Halloween dawned a glorious day, filled with all the fun of pretending to be someone else for a brief time, watching children proudly parade, and relishing the creativity and joy in the frivolity that too often get buried underneath the routines.  That is for another writing.

Driving home, arm resting on the open car window, the sun brought out the sparkle of the beads.  All of a sudden I noticed it…that one rose colored bead, gleaming at me.  My first instinct was disappointment with myself for not having caught it the night before and for the rose bead tainting the Halloween theme.  It was my “everything has to be perfectly so” voice and annoyance that I had missed the mark. It wasn’t perfectly so.  Had anyone noticed that one little rose bead that didn’t fit? 

That “perfectly so” voice rises up all the time and it both is and isn’t me. It is me because it is an ingrained product of my own schooling and the questions, “Did I do it right? Will this bracelet get an A?”  There is nothing wrong with wanting to do things well, even wanting to do them perfectly once in a while. But my truth is that A’s were few and far between and ultimately I have come to realize that for me they were not necessarily the right criteria.  What I truly love is ”quirky,” “different,” “unique,” and even “imperfect” and I know in my heart that many of my teachers missed hearing what I thought because it didn’t fit the “right answer.”

The more I looked at the bracelet and thought about it, the more the other real me came out.
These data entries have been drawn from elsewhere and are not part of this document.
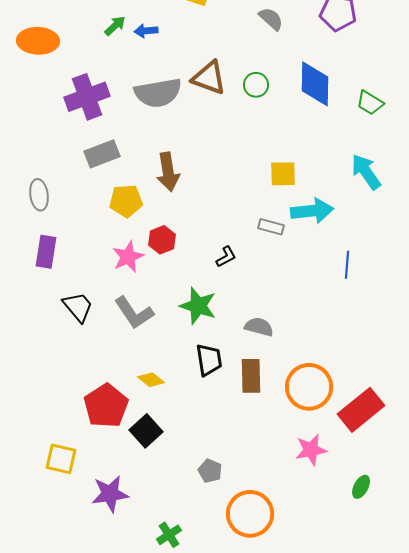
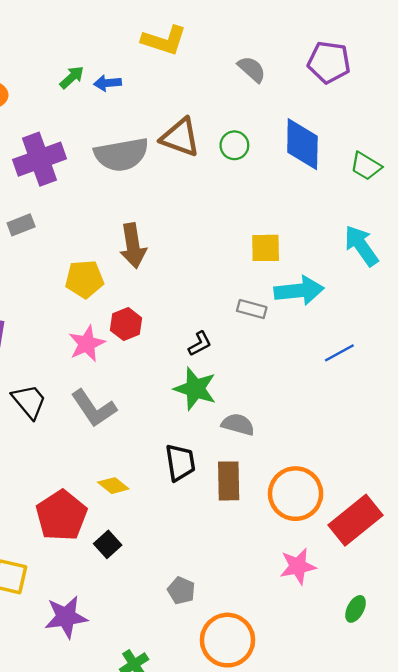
gray rectangle: (102, 154) -> (21, 225), moved, size x0.7
blue line: (347, 265) -> (339, 353), turned 56
green star: (198, 306) -> (195, 389), moved
black square: (146, 431) -> (108, 544), size x0.7

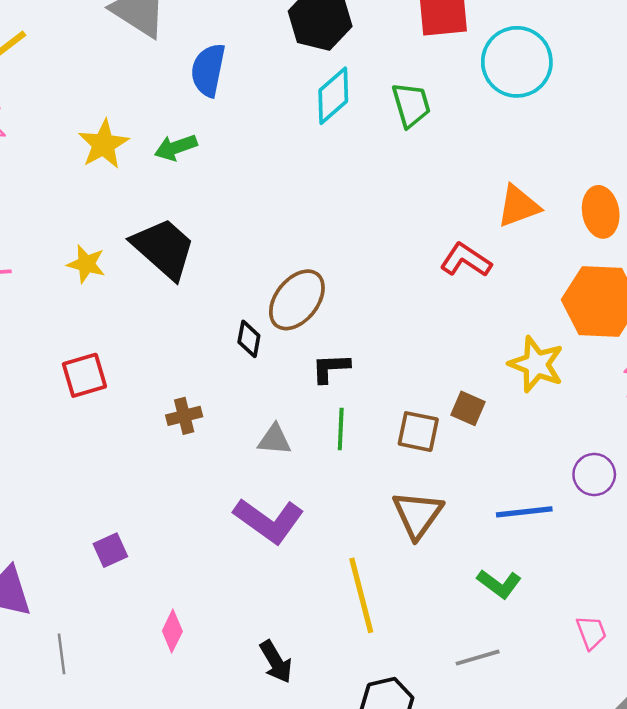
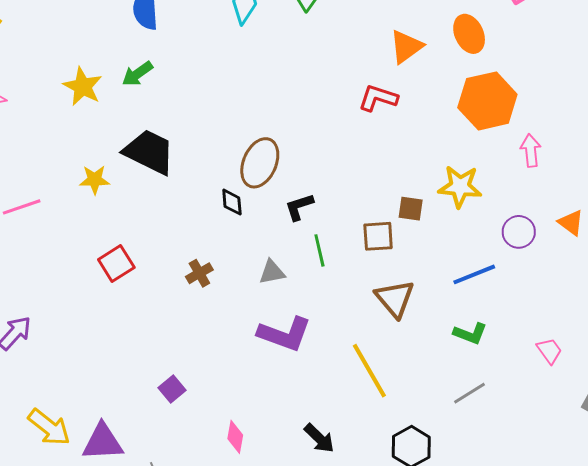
yellow star: (536, 364) -> (460, 187), moved

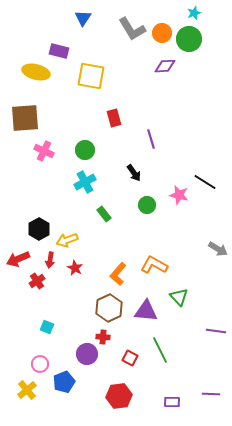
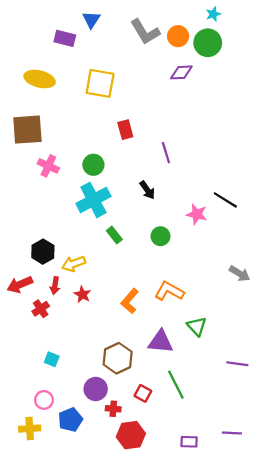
purple rectangle: (59, 51) -> (65, 38), moved
cyan cross: (85, 182) -> (93, 200), size x1.4
green circle: (147, 205) -> (160, 236), moved
brown hexagon: (109, 308) -> (118, 358), moved
red cross: (103, 337) -> (113, 409), moved
yellow cross: (27, 390) -> (30, 429), turned 36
I loved that little rose bead making it different than the usual Halloween jewelry. It gave the bracelet its own mark and a unique sparkle.  Next year I might even be sure to put something non-traditional in on purpose.

It made me think about the children I am with each day and the little rose bead that each one most likely has, discovered  and sparkling, or perhaps still unnoticed. I want to be absolutely certain (yes, in this I want to be “perfectly so”) that children whose lives I touch know their rose bead is just fine. It is better than fine.  It gives them a beautiful, unique design.  And who is to say there can’t be two or three?